My sisters and I called him ಅಣ್ಣಣ್ಣ (aNNANNa). He was the
elder cousin of my father, whom we called ಅಣ್ಣ (aNNa), which
means elder brother. Being aNNa’s aNNa, he became aNNANNa. He was one of
the most well-read people I have met. His formal education ended perhaps at intermediate
(12 years of formal education). Though he had to take up a job, (as a ticketing
clerk in a touring kannaDa drama company, if I remember right) he kept in touch
with his deep interest in literature, mathematics, philosophy and politics (leftist
philosophy) and life and the world in general.
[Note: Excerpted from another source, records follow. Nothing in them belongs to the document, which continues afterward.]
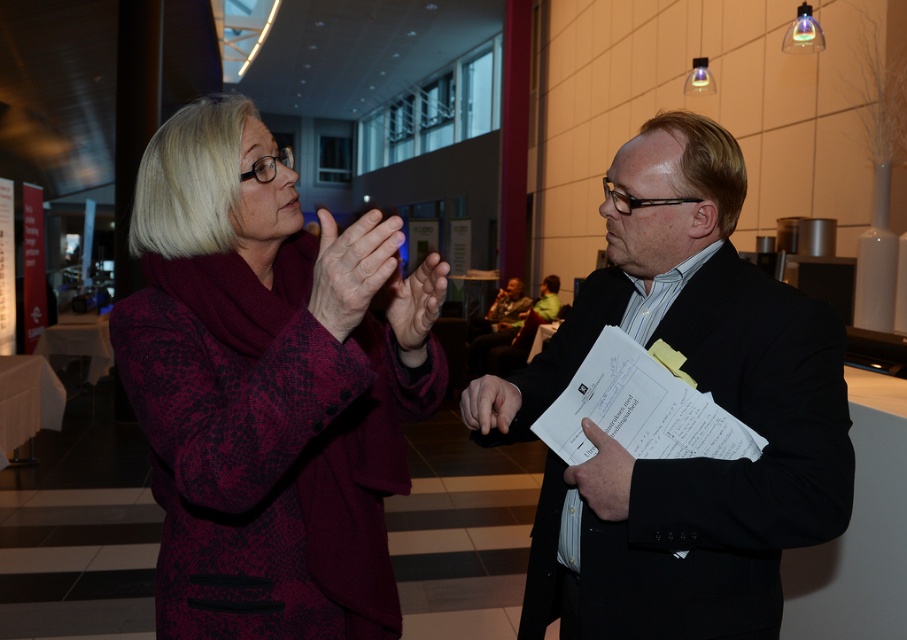 From the picture: In the image, where is the maroon textured coat at center located in terms of coordinates?

The maroon textured coat at center is located at point coordinates of [266,388].

You are a photographer setting up for a group photo in the conference hall. You need to position the maroon textured coat at center and the black matte suit at center so that both are clearly visible. Given their sizes, which object should you place closer to the camera to ensure both appear equally sized in the photo?

The maroon textured coat at center is larger in size than the black matte suit at center. To make them appear equally sized in the photo, the black matte suit at center should be placed closer to the camera since it is smaller in actual size and needs to be magnified to match the visual size of the larger maroon textured coat at center.

You are standing at the entrance of the conference hall and see the maroon textured coat at center. If your camera has a focal length of 50mm and you want to take a photo where the coat fills the frame vertically, would you need to zoom in or out?

Since the maroon textured coat at center is 37.50 inches away from the camera, you would need to zoom out to capture it filling the frame vertically without cropping.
When younger, he read
mathematics in his spare time.
Later, he managed the agricultural
lands of a landlord, in a place called kilAra. He bought a small house in
Mysore to enable his children to study further. That is when he became more of
a regular visitor to our place. He came home and talked to my father about various
things. Sometimes the discussions would get really heated and voices would be
raised. My mother had to come out and calm them down – “The neighbours will
think that there is a fight on!” The discussions were most illuminating.
He was shy and unobtrusive. After talking
to my father for an hour or so, my mother would offer him something to drink.
Invariably his drink of choice was hot water as he suffered from Asthma. He used
to drink coffee, once upon a time. He was an ardent Gandhian. Once he was
trying to make a man from his village give up alcohol. That man challenged
aNNaNNa “it is easy for you to ask me to give up drinking. Let me see if you
can give up coffee!” He never touched coffee again.
It was almost impossible to make a
biased, sweeping, generalized statements in his presence. With a sweet and
inquisitive smile on his face, he would challenge it. I had to either withdraw
it completely or modify it so much that it was no longer as broad or as
sweeping or as biased as it once was. I have a feeling that it taught me to
weigh my words before I speak. And eventually it made me wary of almost all
kinds of generalisations and biases. My
father had a very big role in this too. But what aNNaNNa did was different.
He passed away when I was on travel.
I was back for the 13th (?) day rituals. At lunch that day, along
with the usual “tAmbUla” all those who attended were given a copy of DVG’s “mankutimmana
kagga”. I thought that THAT was a befitting way to end those rituals.